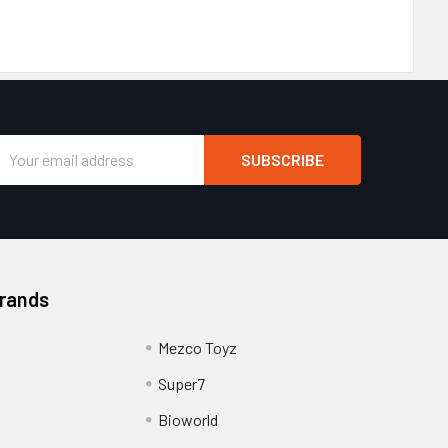
Email
Address
Brands
Mezco Toyz
Super7
Bioworld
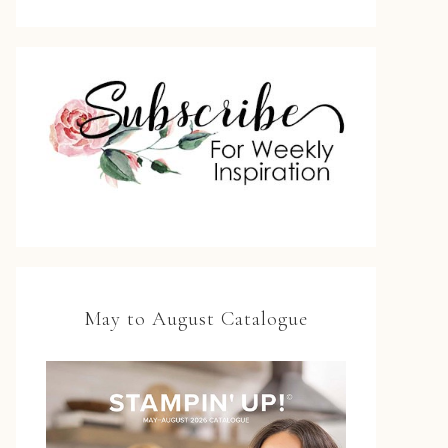
May to August Catalogue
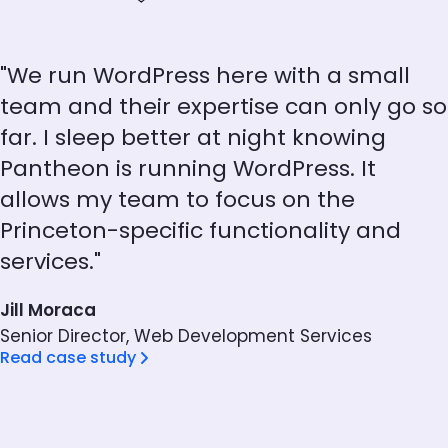
"We run WordPress here with a small
team and their expertise can only go so
far. I sleep better at night knowing
Pantheon is running WordPress. It
allows my team to focus on the
Princeton-specific functionality and
services."
Jill Moraca
Senior Director, Web Development Services
Read case study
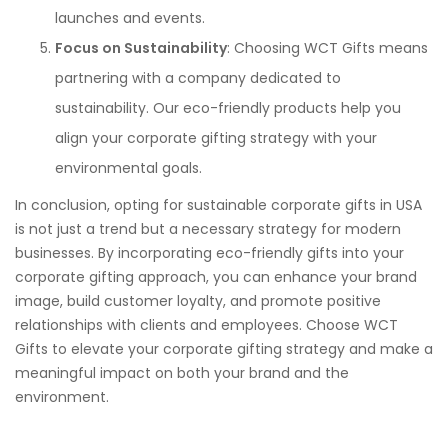
launches and events.
Focus on Sustainability
: Choosing WCT Gifts means
partnering with a company dedicated to
sustainability. Our eco-friendly products help you
align your corporate gifting strategy with your
environmental goals.
In conclusion, opting for sustainable corporate gifts in USA
is not just a trend but a necessary strategy for modern
businesses. By incorporating eco-friendly gifts into your
corporate gifting approach, you can enhance your brand
image, build customer loyalty, and promote positive
relationships with clients and employees. Choose WCT
Gifts to elevate your corporate gifting strategy and make a
meaningful impact on both your brand and the
environment.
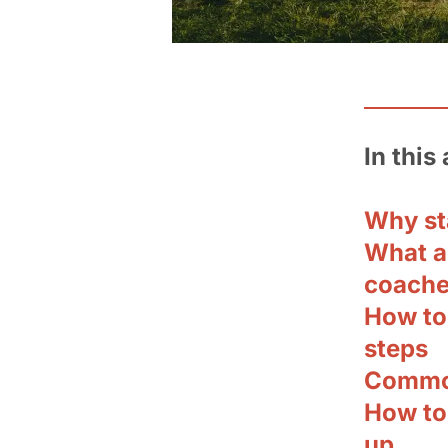
In this 
Why sta
What ar
coach
How to 
steps
Common
How to 
up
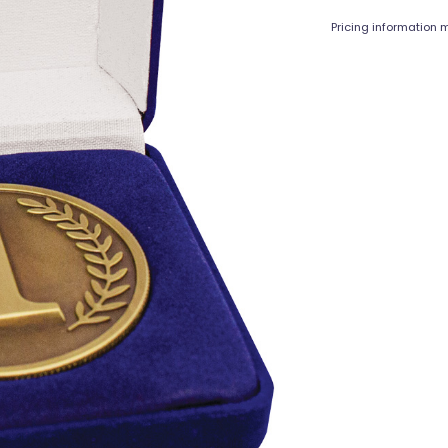
Pricing information m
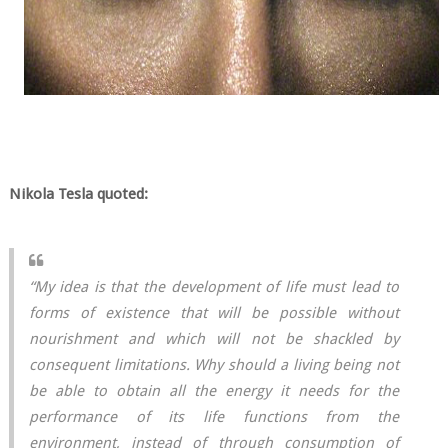
Nikola Tesla quoted:
“My idea is that the development of life must lead to
forms of existence that will be possible without
nourishment and which will not be shackled by
consequent limitations. Why should a living being not
be able to obtain all the energy it needs for the
performance of its life functions from the
environment, instead of through consumption of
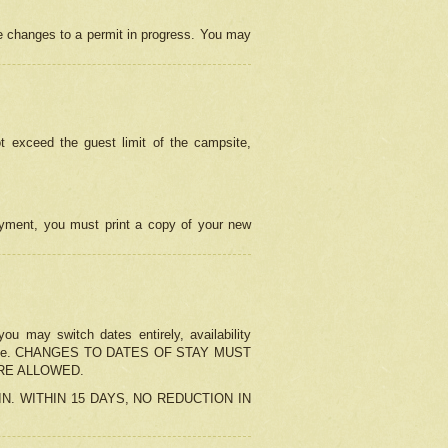
e changes to a permit in progress. You may
t exceed the guest limit of the campsite,
 payment, you must print a copy of your new
u may switch dates entirely, availability
the change. CHANGES TO DATES OF STAY MUST
ARE ALLOWED.
-IN. WITHIN 15 DAYS, NO REDUCTION IN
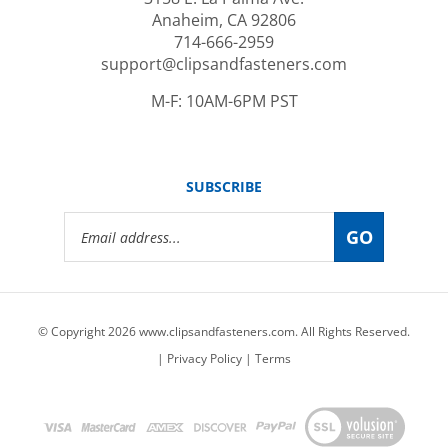
Anaheim, CA 92806
714-666-2959
support@clipsandfasteners.com
M-F: 10AM-6PM PST
SUBSCRIBE
Email
GO
Address
© Copyright
2026
www.clipsandfasteners.com.
All Rights Reserved.
|
Privacy Policy
|
Terms
View
our
SSL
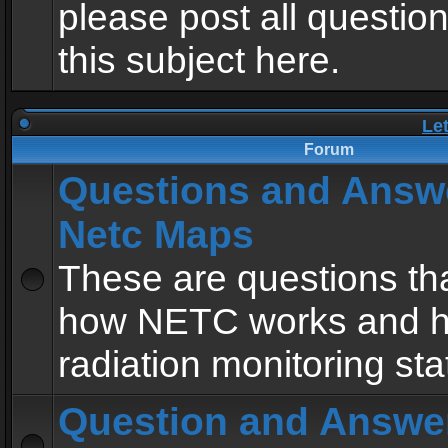
please post all questio
this subject here.
Le
Forum
Questions and Answ
Netc Maps
These are questions tha
how NETC works and h
radiation monitoring sta
Question and Answe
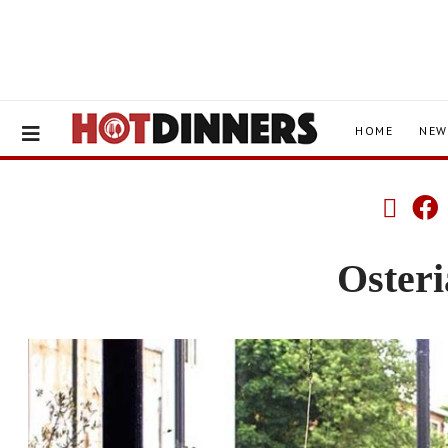
HOME
NEW
Osteri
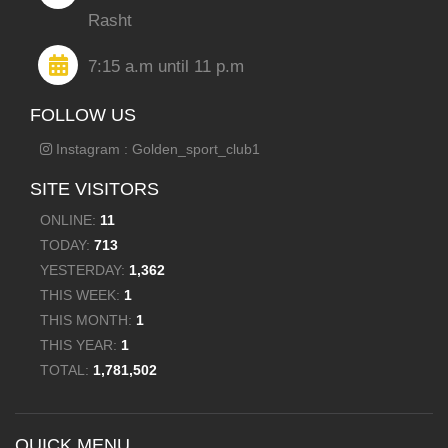
Rasht
7:15 a.m until 11 p.m
FOLLOW US
Instagram : Golden_sport_club1
SITE VISITORS
ONLINE:
11
TODAY:
713
YESTERDAY:
1,362
THIS WEEK:
1
THIS MONTH:
1
THIS YEAR:
1
TOTAL:
1,781,502
QUICK MENU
· · · · ·
About this task - Reproduce the lines above letter for letter. The pictures stay behind.

Solved problem -
Email
Address
Brands
Mezco Toyz
Super7
Bioworld
May to August Catalogue
"We run WordPress here with a small
team and their expertise can only go so
far. I sleep better at night knowing
Pantheon is running WordPress. It
allows my team to focus on the
Princeton-specific functionality and
services."
Jill Moraca
Senior Director, Web Development Services
Read case study
launches and events.
Focus on Sustainability
: Choosing WCT Gifts means
partnering with a company dedicated to
sustainability. Our eco-friendly products help you
align your corporate gifting strategy with your
environmental goals.
In conclusion, opting for sustainable corporate gifts in USA
is not just a trend but a necessary strategy for modern
businesses. By incorporating eco-friendly gifts into your
corporate gifting approach, you can enhance your brand
image, build customer loyalty, and promote positive
relationships with clients and employees. Choose WCT
Gifts to elevate your corporate gifting strategy and make a
meaningful impact on both your brand and the
environment.
In this 
Why sta
What ar
coach
How to 
steps
Common
How to 
up
Pricing information m
Nikola Tesla quoted:
“My idea is that the development of life must lead to
forms of existence that will be possible without
nourishment and which will not be shackled by
consequent limitations. Why should a living being not
be able to obtain all the energy it needs for the
performance of its life functions from the
environment, instead of through consumption of
e changes to a permit in progress. You may
t exceed the guest limit of the campsite,
 payment, you must print a copy of your new
u may switch dates entirely, availability
the change. CHANGES TO DATES OF STAY MUST
ARE ALLOWED.
-IN. WITHIN 15 DAYS, NO REDUCTION IN
Anaheim, CA 92806
714-666-2959
support@clipsandfasteners.com
M-F: 10AM-6PM PST
SUBSCRIBE
Email
GO
Address
© Copyright
2026
www.clipsandfasteners.com.
All Rights Reserved.
|
Privacy Policy
|
Terms
View
our
SSL
please post all questio
this subject here.
Le
Forum
Questions and Answ
Netc Maps
These are questions tha
how NETC works and h
radiation monitoring sta
Question and Answe
HOME
NEW
Osteri
Rasht
7:15 a.m until 11 p.m
FOLLOW US
Instagram : Golden_sport_club1
SITE VISITORS
ONLINE:
11
TODAY:
713
YESTERDAY:
1,362
THIS WEEK:
1
THIS MONTH:
1
THIS YEAR:
1
TOTAL:
1,781,502
QUICK MENU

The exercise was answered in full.